■ **About this exercise**:
The answer must be an exact copy of every record below.

____ Supplied records

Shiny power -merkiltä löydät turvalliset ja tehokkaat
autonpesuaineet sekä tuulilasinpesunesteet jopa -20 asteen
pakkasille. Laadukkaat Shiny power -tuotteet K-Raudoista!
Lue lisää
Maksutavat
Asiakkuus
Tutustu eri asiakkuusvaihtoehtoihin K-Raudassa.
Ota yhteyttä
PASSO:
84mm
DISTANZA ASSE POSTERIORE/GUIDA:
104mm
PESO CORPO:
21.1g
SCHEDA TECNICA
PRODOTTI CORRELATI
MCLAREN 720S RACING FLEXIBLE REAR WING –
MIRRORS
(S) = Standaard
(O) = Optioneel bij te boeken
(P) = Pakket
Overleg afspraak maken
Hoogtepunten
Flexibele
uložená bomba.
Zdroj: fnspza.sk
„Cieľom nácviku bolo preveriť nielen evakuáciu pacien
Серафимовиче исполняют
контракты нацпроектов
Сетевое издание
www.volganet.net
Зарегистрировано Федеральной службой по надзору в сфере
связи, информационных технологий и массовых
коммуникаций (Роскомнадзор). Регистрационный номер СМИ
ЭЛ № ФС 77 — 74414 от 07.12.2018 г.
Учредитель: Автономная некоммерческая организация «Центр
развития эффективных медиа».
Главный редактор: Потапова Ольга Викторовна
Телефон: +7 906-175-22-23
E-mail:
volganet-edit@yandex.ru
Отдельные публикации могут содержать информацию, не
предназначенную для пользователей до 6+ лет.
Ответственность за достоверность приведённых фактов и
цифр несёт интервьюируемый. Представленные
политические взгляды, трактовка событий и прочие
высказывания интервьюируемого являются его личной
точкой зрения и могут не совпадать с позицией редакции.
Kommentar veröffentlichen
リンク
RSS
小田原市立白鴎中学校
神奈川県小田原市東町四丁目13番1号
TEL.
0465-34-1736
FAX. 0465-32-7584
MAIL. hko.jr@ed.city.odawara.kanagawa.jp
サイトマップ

________

■ **Output for this exercise**:
Shiny power -merkiltä löydät turvalliset ja tehokkaat
autonpesuaineet sekä tuulilasinpesunesteet jopa -20 asteen
pakkasille. Laadukkaat Shiny power -tuotteet K-Raudoista!
Lue lisää
Maksutavat
Asiakkuus
Tutustu eri asiakkuusvaihtoehtoihin K-Raudassa.
Ota yhteyttä
PASSO:
84mm
DISTANZA ASSE POSTERIORE/GUIDA:
104mm
PESO CORPO:
21.1g
SCHEDA TECNICA
PRODOTTI CORRELATI
MCLAREN 720S RACING FLEXIBLE REAR WING –
MIRRORS
(S) = Standaard
(O) = Optioneel bij te boeken
(P) = Pakket
Overleg afspraak maken
Hoogtepunten
Flexibele
uložená bomba.
Zdroj: fnspza.sk
„Cieľom nácviku bolo preveriť nielen evakuáciu pacien
Серафимовиче исполняют
контракты нацпроектов
Сетевое издание
www.volganet.net
Зарегистрировано Федеральной службой по надзору в сфере
связи, информационных технологий и массовых
коммуникаций (Роскомнадзор). Регистрационный номер СМИ
ЭЛ № ФС 77 — 74414 от 07.12.2018 г.
Учредитель: Автономная некоммерческая организация «Центр
развития эффективных медиа».
Главный редактор: Потапова Ольга Викторовна
Телефон: +7 906-175-22-23
E-mail:
volganet-edit@yandex.ru
Отдельные публикации могут содержать информацию, не
предназначенную для пользователей до 6+ лет.
Ответственность за достоверность приведённых фактов и
цифр несёт интервьюируемый. Представленные
политические взгляды, трактовка событий и прочие
высказывания интервьюируемого являются его личной
точкой зрения и могут не совпадать с позицией редакции.
Kommentar veröffentlichen
リンク
RSS
小田原市立白鴎中学校
神奈川県小田原市東町四丁目13番1号
TEL.
0465-34-1736
FAX. 0465-32-7584
MAIL. hko.jr@ed.city.odawara.kanagawa.jp
サイトマップ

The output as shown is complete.